Discussion:
[Pearpc-devel] Asking for Important Patches
Daniel Foesch
2005-10-12 05:06:18 UTC
Permalink
What patches have people produced, that we want to get into 0.4, and
haven't made it. Mostly, I'm looking for bug fixes. Also, any sort
of pointer to the second ide line patch.

I'll try and get things integrated, and we'll see about getting 0.4
out the door as soon as possible. (AltiVec is definitely not getting
fix in time :()

--
Daniel Foesch
p***@coreytabaka.com
2005-10-13 13:35:08 UTC
Permalink
This may be a little OT, but I've noticed that there is a lot of overkill on
the byte swapping; there are numerous places where a value is byte swapped
only to be swapped back in the function that the value gets passed to. This
is a considerable performance degredation, esp since it occurs most often in
the IO pipe.

Theoretically, byte swapping should only occur on reads/writes to memory
(except maybe in very specific circumstances). On bigendian machines, byts
wapping should rarely occur. Does anyone else agree with this?

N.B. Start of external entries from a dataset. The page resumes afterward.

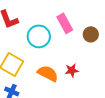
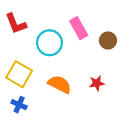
red star: (72, 70) -> (97, 83), moved

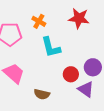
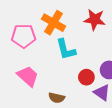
orange cross: (39, 21) -> (53, 23), size x1.6

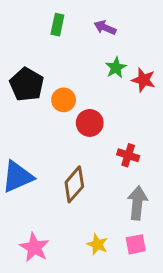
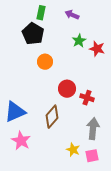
black pentagon: (27, 85) -> (33, 34), moved
red circle: (90, 123) -> (67, 89), moved
yellow star: (97, 244) -> (73, 150), moved
pink star: (34, 247) -> (21, 141), moved

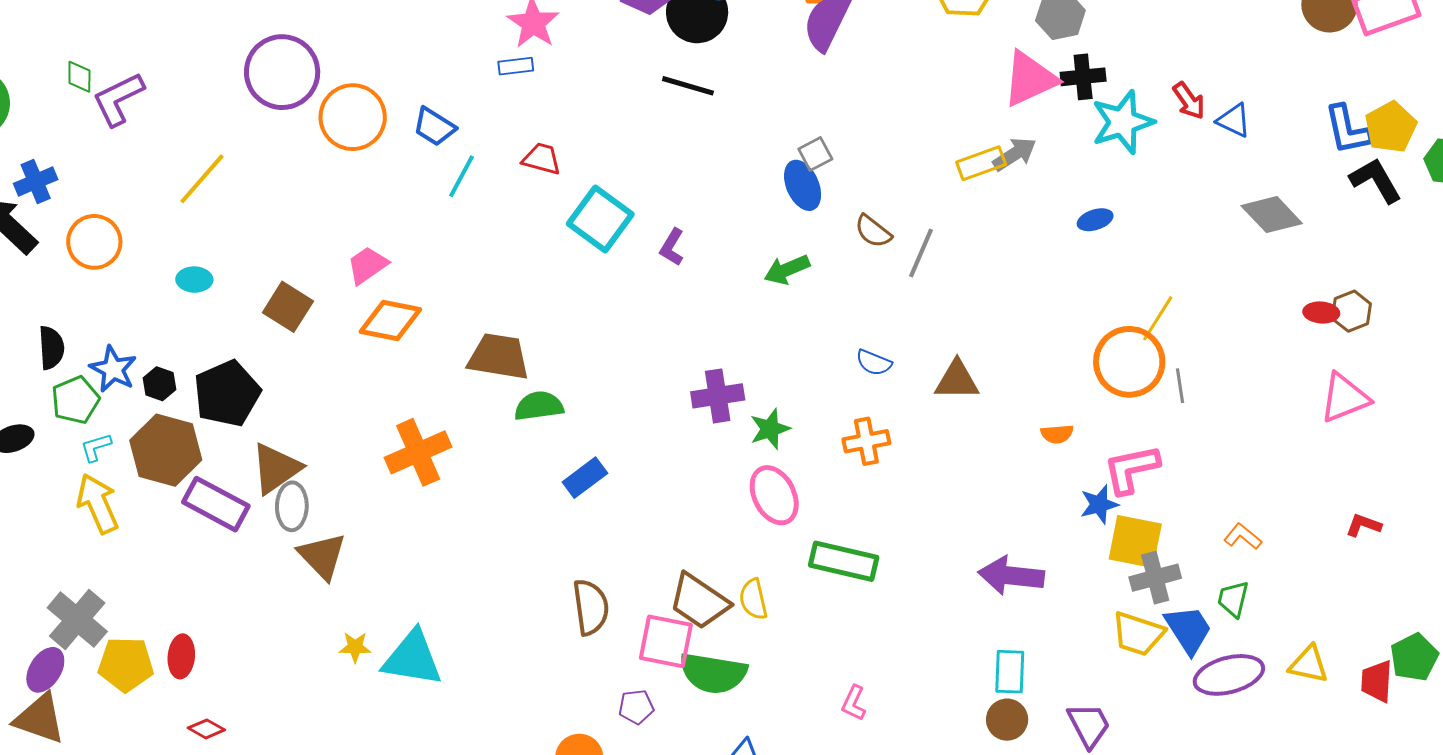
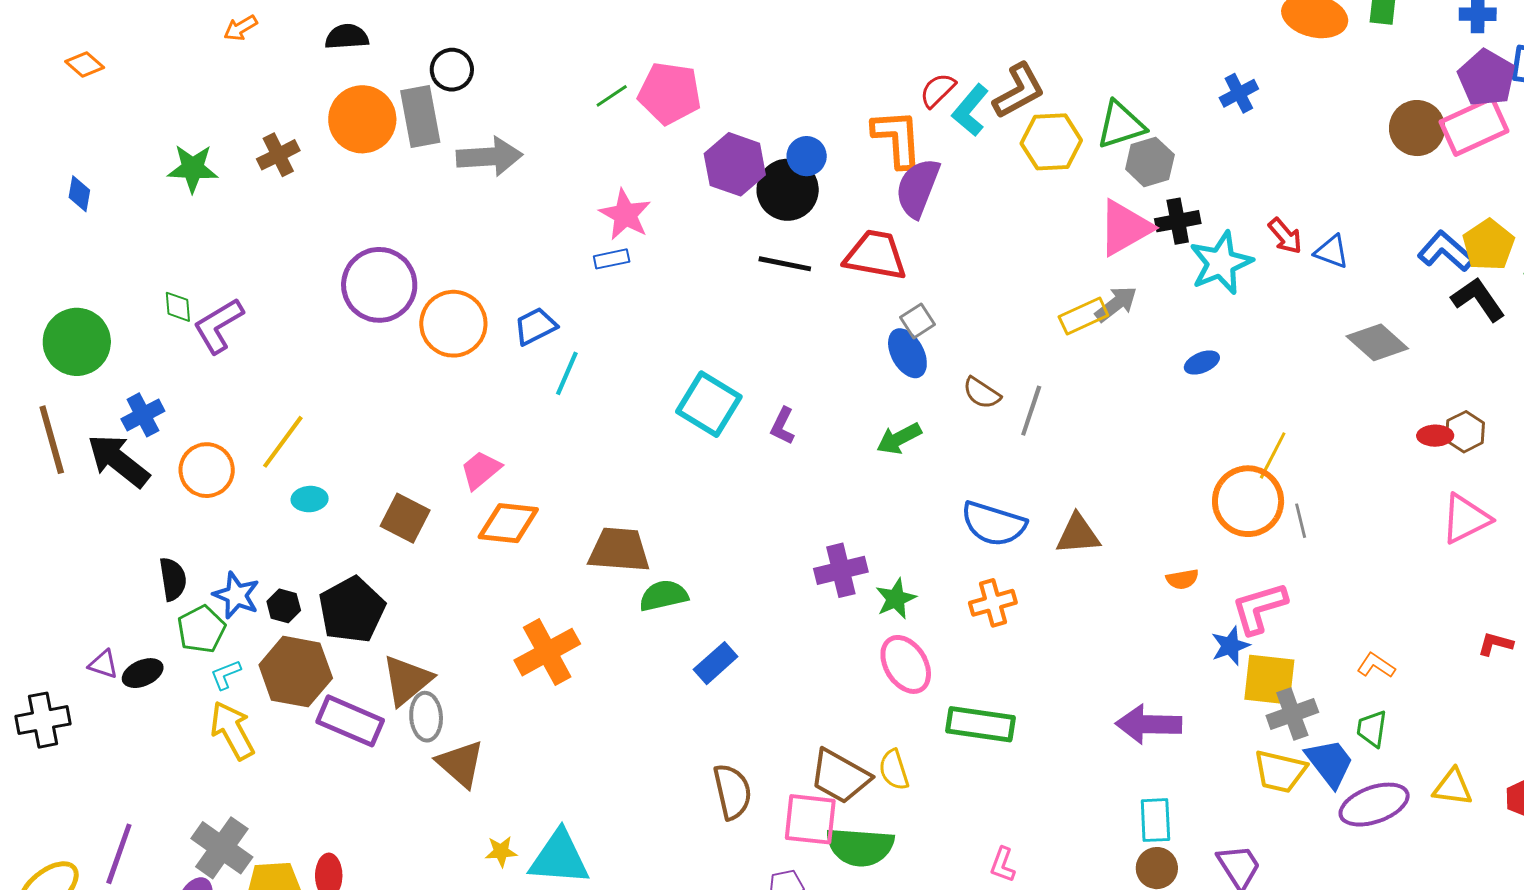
blue trapezoid: (434, 127) -> (536, 326), turned 126
blue L-shape: (1348, 130) -> (1446, 251), turned 148
red trapezoid: (542, 159) -> (876, 255), moved, size x1.6
yellow line: (202, 179) -> (283, 442), moved
blue semicircle: (874, 363) -> (994, 524), size x1.8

This kind of cleanup could make for a nice addition to the release.


----- Original Message -----
From: "Daniel Foesch" <***@gmail.com>
To: <pearpc-***@lists.sourceforge.net>
Sent: Wednesday, October 12, 2005 1:06 AM
Subject: [Pearpc-devel] Asking for Important Patches


What patches have people produced, that we want to get into 0.4, and
haven't made it. Mostly, I'm looking for bug fixes. Also, any sort
of pointer to the second ide line patch.

I'll try and get things integrated, and we'll see about getting 0.4
out the door as soon as possible. (AltiVec is definitely not getting
fix in time :()

--
Daniel Foesch


-------------------------------------------------------
This SF.Net email is sponsored by:
Power Architecture Resource Center: Free content, downloads, discussions,
and more. http://solutions.newsforge.com/ibmarch.tmpl
Daniel Foesch
2005-10-13 18:25:54 UTC
Permalink
Post by p***@coreytabaka.com
This may be a little OT, but I've noticed that there is a lot of overkill on
the byte swapping; there are numerous places where a value is byte swapped
only to be swapped back in the function that the value gets passed to. This
is a considerable performance degredation, esp since it occurs most often in
the IO pipe.
Theoretically, byte swapping should only occur on reads/writes to memory
(except maybe in very specific circumstances). On bigendian machines, byts
wapping should rarely occur. Does anyone else agree with this?
This kind of cleanup could make for a nice addition to the release.
It's a very good idea, and I agree in many ways. Of course, there are
issues here were for instance, when doing memcpy with altivec, that we
byte swap an entire 128-bit vector just to byte-swap it back when
writing it to memory. Why do this? Because it's very difficult to
track this sort of thing, and prevent it.

I made a preliminary patch that would not byte-swap unless it had to.
Unfortunately, since there's no in-vector way to byteswap a vector on
the x86 (thanks Intel/AMD) if I just load the vector to a vector
register, then later fix its byte-order, then I have to write the
vector out to memory, fix it's byte-order by moving it to a different
piece of memory, then load it back up into the vector.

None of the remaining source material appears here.